Before installing this new thermostat, I perform a bench test as follows:
1) take a piece of cable with 5 wires in it (red, yellow, white, green and cyan)
2) connect 4 wires (as above) to the connector gang. The other end of this cable has 5 wires sticking out of the thermostat
3) connect the 24VAC hot to the red wire, common is NOT connected.

I use a voltmeter, set to 50 Volts AC range. The black wire connects to the 24V common of the transformer.
Test sequence is:
1) set fan to ON, voltage at the G wire shows around 24 volts (i.e. fan is turned ON)
2) set fan to OFF, and set temperature a few degree higher than current temperature: after a few seconds, the W wire shows 24 volts (i.e. heat is turned ON at the furnace). Problem is the G wire shows 0 volts even after 30 seconds the heat goes on.
3) lower the temperature setting to be lower than current temperature, after a few second the W wire shows 0 volts (i.e heater off)
All these tests are done without connecting any wire to the furnace/AC system. So the problem is somewhere in the thermostat. Bottom line: the fan only turns ON if set to ON. It stays off in AUTO mode no matter what.

I move forward to install this thermostat to my HVAC, the results are identical to the bench test.
I get an identical one from local store and repeat these tests. SAME RESULTS, FAN not working in AUTO mode.

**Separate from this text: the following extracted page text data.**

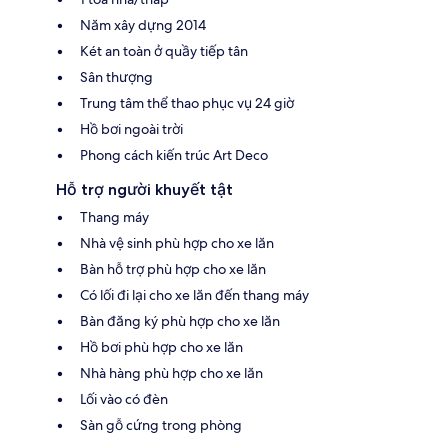
Năm xây dựng 2014
Két an toàn ở quầy tiếp tân
Sân thượng
Trung tâm thể thao phục vụ 24 giờ
Hồ bơi ngoài trời
Phong cách kiến trúc Art Deco
Hỗ trợ người khuyết tật
Thang máy
Nhà vệ sinh phù hợp cho xe lăn
Bàn hỗ trợ phù hợp cho xe lăn
Có lối đi lại cho xe lăn đến thang máy
Bàn đăng ký phù hợp cho xe lăn
Hồ bơi phù hợp cho xe lăn
Nhà hàng phù hợp cho xe lăn
Lối vào có đèn
Sàn gỗ cứng trong phòng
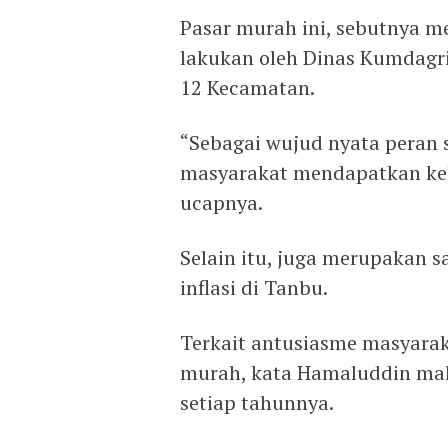
Pasar murah ini, sebutnya m
lakukan oleh Dinas Kumdagri
12 Kecamatan.
“Sebagai wujud nyata peran
masyarakat mendapatkan keb
ucapnya.
Selain itu, juga merupakan 
inflasi di Tanbu.
Terkait antusiasme masyarak
murah, kata Hamaluddin maka
setiap tahunnya.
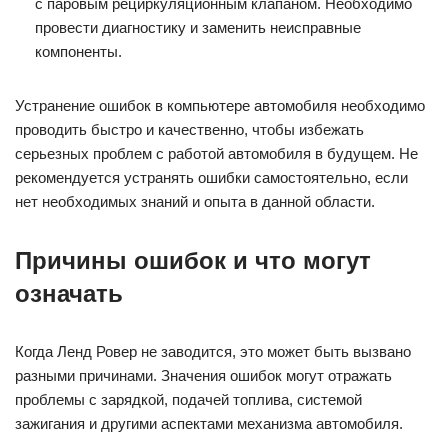
с паровым рециркуляционным клапаном. Необходимо
провести диагностику и заменить неисправные
компоненты.
Устранение ошибок в компьютере автомобиля необходимо
проводить быстро и качественно, чтобы избежать
серьезных проблем с работой автомобиля в будущем. Не
рекомендуется устранять ошибки самостоятельно, если
нет необходимых знаний и опыта в данной области.
Причины ошибок и что могут
означать
Когда Ленд Ровер не заводится, это может быть вызвано
разными причинами. Значения ошибок могут отражать
проблемы с зарядкой, подачей топлива, системой
зажигания и другими аспектами механизма автомобиля.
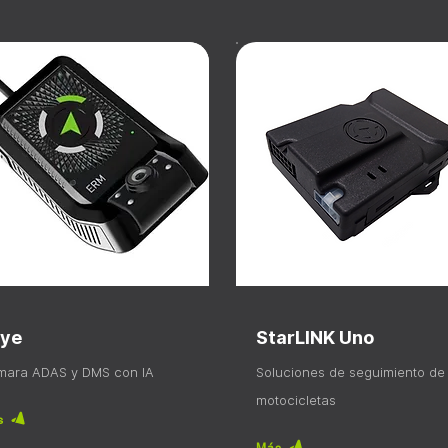
ye
StarLINK Uno
ara ADAS y DMS con IA
Soluciones de seguimiento de
motocicletas
s
Más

I appreciate all advises I could get on this. ;)
 
It would help to know if you tested the auto setting heat mode, cool mode, or both?
As stated in post 2, heat mode auto fan control will be handled by the furnace’s plenum temp switch.
 
The furnace does control the fan cycle in heat on typical units and in cooling mode the T-STAT controls the fan with regards to old school design.
Modern T-Stats are constantly being re-eingneered and OVER engineered. Battery powered, also often times known as " Power Stealing " thermostats are not a good choice ever for any reason, because when the batterys go low they will not switch. You are 100x better running a common wire and getting rid of the nonsensical batteries which are wasteful and useless. Some of this Solid state TEK will behave strangely when attempting to run what would seem like logical DIAG. tests because it too loaded up with electronics and does not behave like relay logic. People that are not trained in electronics do not think in this way and for good reason. Modern furnaces no longer run on Temp based fan limits, but on time based ones which is a function of the control logic for that model. In the past is was on TEMP and the controls were mechanical bimetal in nature. This is with respect to gas heat. The old electric heat sequencers are time based devices that close after a delay which depends on the model. First stage electric SEQ. generally also triggers the blower fan. A major lot of product is bad out of the box these days. It happens. Also the programmable T-stats are the most over Engineered of all. I used to carry a library on my truck just for those, AND they make for a huge amount of service calls that would not otherwise ever happen. Time wasters in the large because most mortals cannot operate them correctly. They only work in certain settings with intelligent operation.
 
Is this for an electric furnace? I believe this is user error.

In gas mode, you power up W and the AHU does the fan control. The G is not powered unless the thermostat is trying to manually command the unit to turn on the fan without heat.

In elec mode, thermostat controls the fan, so in heat mode, thermostat powers both W & G.
That's the whole reason why there's gas/electric setting.